Work instruction:
Copying rule for the data below: pictures stay out, and only the lines from the one with "tussen organisaties" down to the one with "Půjčovna kostýmů disponuje", inclusive, are repeated exactly.

━━━ Task material ━━━

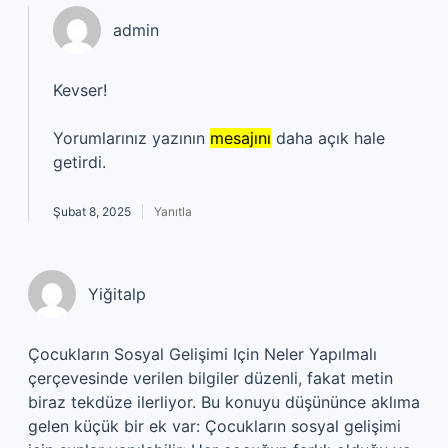
admin
Kevser!
Yorumlarınız yazının
mesajını
daha açık hale
getirdi.
Şubat 8, 2025
Yanıtla
Yiğitalp
Çocukların Sosyal Gelişimi Için Neler Yapılmalı
çerçevesinde verilen bilgiler düzenli, fakat metin
biraz tekdüze ilerliyor. Bu konuyu düşününce aklıma
gelen küçük bir ek var: Çocukların sosyal gelişimi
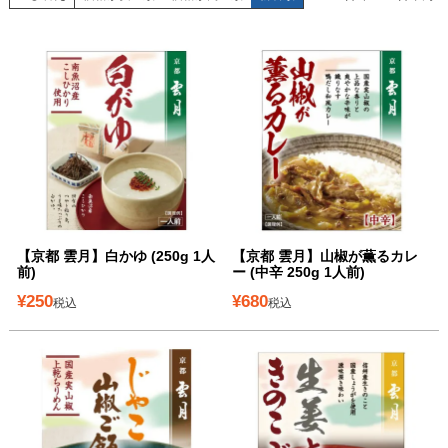
【京都 雲月】白かゆ (250g 1人
【京都 雲月】山椒が薫るカレ
前)
ー (中辛 250g 1人前)
¥
250
¥
680
税込
税込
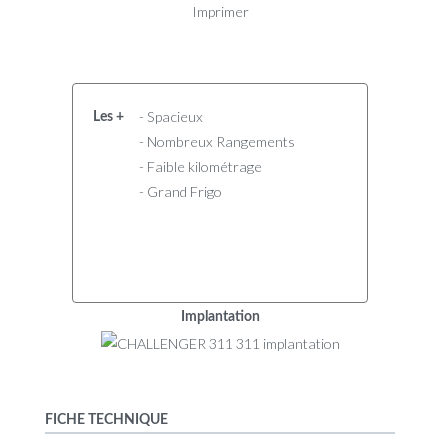
Imprimer
- Spacieux
Les +
- Nombreux Rangements
- Faible kilométrage
- Grand Frigo
Implantation
FICHE TECHNIQUE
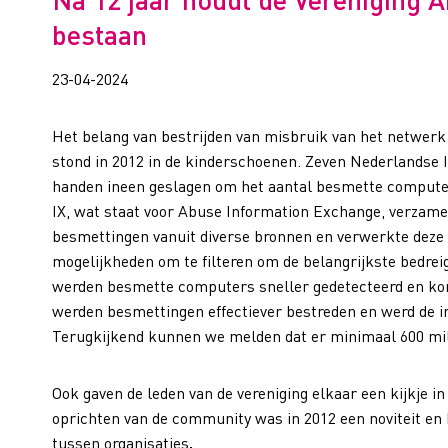
bestaan
23-04-2024
Het belang van bestrijden van misbruik van het netwerk
stond in 2012 in de kinderschoenen. Zeven Nederlandse
handen ineen geslagen om het aantal besmette compute
IX, wat staat voor Abuse Information Exchange, verzamel
besmettingen vanuit diverse bronnen en verwerkte deze 
mogelijkheden om te filteren om de belangrijkste bedreigi
werden besmette computers sneller gedetecteerd en ko
werden besmettingen effectiever bestreden en werd de in
Terugkijkend kunnen we melden dat er minimaal 600 milj
Ook gaven de leden van de vereniging elkaar een kijkje i
oprichten van de community was in 2012 een noviteit en
tussen organisaties
.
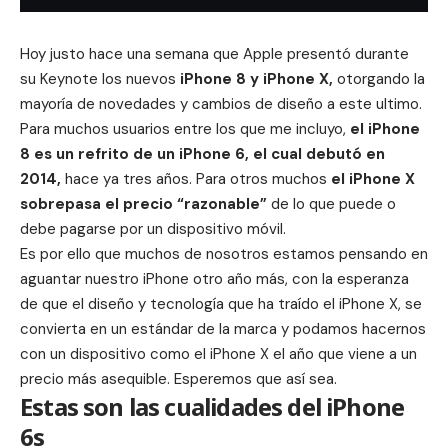
Hoy justo hace una semana que Apple presentó durante
su
Keynote
los nuevos
iPhone 8
y
iPhone X,
otorgando la
mayoría de novedades y cambios de diseño a este ultimo.
Para muchos usuarios entre los que me incluyo,
el iPhone
8 es un refrito de un iPhone 6, el cual debutó en
2014,
hace ya tres años. Para otros muchos
el iPhone X
sobrepasa el precio “razonable”
de lo que puede o
debe pagarse por un dispositivo móvil.
Es por ello que muchos de nosotros estamos pensando en
aguantar nuestro iPhone otro año más, con la esperanza
de que el diseño y tecnología que ha traído el iPhone X, se
convierta en un estándar de la marca y podamos hacernos
con un dispositivo como el iPhone X el año que viene a un
precio más asequible. Esperemos que así sea.
Estas son las cualidades del iPhone
6s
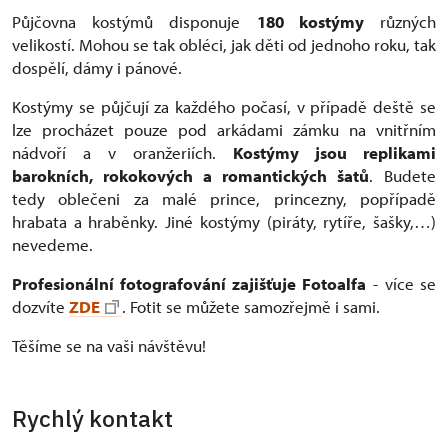
Půjčovna kostýmů disponuje
180 kostýmy
různých
velikostí. Mohou se tak obléci, jak děti od jednoho roku, tak
dospělí, dámy i pánové.
Kostýmy se půjčují za každého počasí, v případě deště se
lze procházet pouze pod arkádami zámku na vnitřním
nádvoří a v oranžeriích.
Kostýmy jsou replikami
barokních, rokokových a romantických šatů
. Budete
tedy oblečeni za malé prince, princezny, popřípadě
hrabata a hraběnky. Jiné kostýmy (piráty, rytíře, šašky,…)
nevedeme.
Profesionální fotografování zajišťuje Fotoalfa
- více
se
dozvíte
ZDE
. Fotit se můžete samozřejmě i sami.
Těšíme se na vaši návštěvu!
Rychlý kontakt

━━━

Exercise result:
tussen organisaties
.
Hoy justo hace una semana que Apple presentó durante
su
Keynote
los nuevos
iPhone 8
y
iPhone X,
otorgando la
mayoría de novedades y cambios de diseño a este ultimo.
Para muchos usuarios entre los que me incluyo,
el iPhone
8 es un refrito de un iPhone 6, el cual debutó en
2014,
hace ya tres años. Para otros muchos
el iPhone X
sobrepasa el precio “razonable”
de lo que puede o
debe pagarse por un dispositivo móvil.
Es por ello que muchos de nosotros estamos pensando en
aguantar nuestro iPhone otro año más, con la esperanza
de que el diseño y tecnología que ha traído el iPhone X, se
convierta en un estándar de la marca y podamos hacernos
con un dispositivo como el iPhone X el año que viene a un
precio más asequible. Esperemos que así sea.
Estas son las cualidades del iPhone
6s
Půjčovna kostýmů disponuje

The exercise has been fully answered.